Insurance simply does not matter. Nor should it. You'll appreciate that fact the next time you have a heart attack while out jogging and do not have a wallet with any ID on you and are rushed to the ER unconscious and unidentifiable.
Trust me on this one.
__________________ "No one walking this earth knows what is truly righteous"
Re: ER Waiting Time and Universal HC;What's it Mean for You?
Quote:
Originally Posted by PatriotsInGA
I got around to thinking about this while seeing a billboard for the current ER waiting time (yes we are that advanced in the Bible Belt )

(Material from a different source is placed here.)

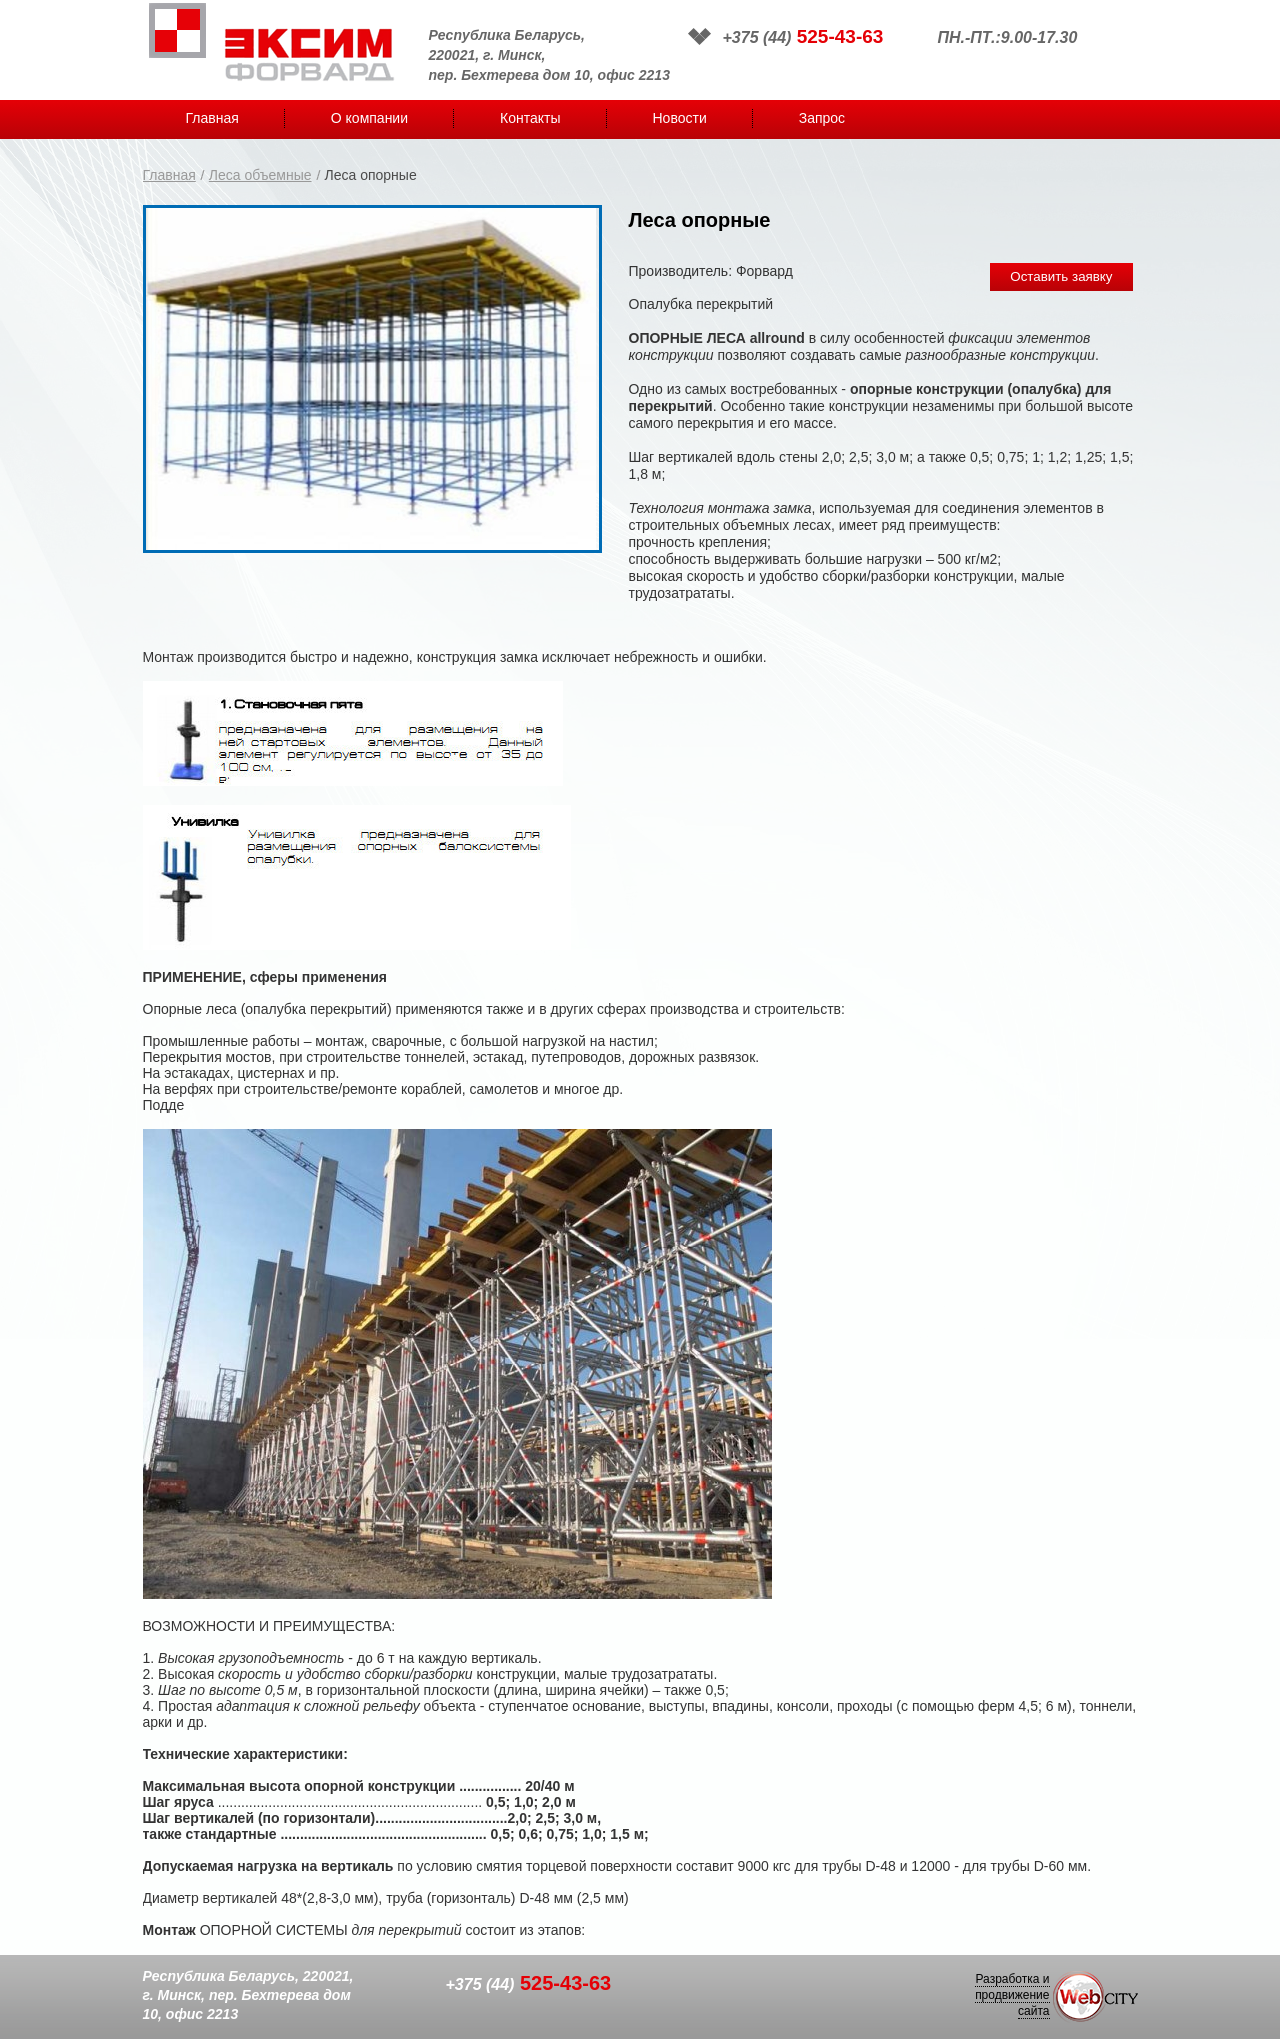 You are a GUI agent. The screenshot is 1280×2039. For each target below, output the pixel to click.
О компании (369, 118)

And it got me thinking, if every American had healthcare, the waiting time would greatly increase. Now I thought maybe 20-30 minutes per ER.
This may not seems like a long time, but what if you have a minor injury? Let's say a broken ankle or an object stuck in your arm (my case). I ended up waiting 1 hour and 40 minutes just to be seen. But that's beside the point. Now that more people have healthcare, more people will be in the ER. You will have to wait behind them. You could be there for what seems like forever.
This is just another problem with the HC bill. I guess no one in Congress failed to think about this problem; and that goes for both Democrats and Republicans.
I think it depends how effective health care reform is. When I lived in Denmark, I once had to go to the emergency room and the wait was 15 minutes, and that's socialized medicine. Among the main ideas of health care reform are to streamline administrative procedures, to create best practices of care, to avoid duplication of efforts, and to increase the use of preventative medicine. The expectation is that this will improve overall health care and allow resources to be used in more intelligent ways. Also, it's worth noting that people without insurance use emergency rooms today. If you have a broken ankle, you go to the ER whether or not you can pay.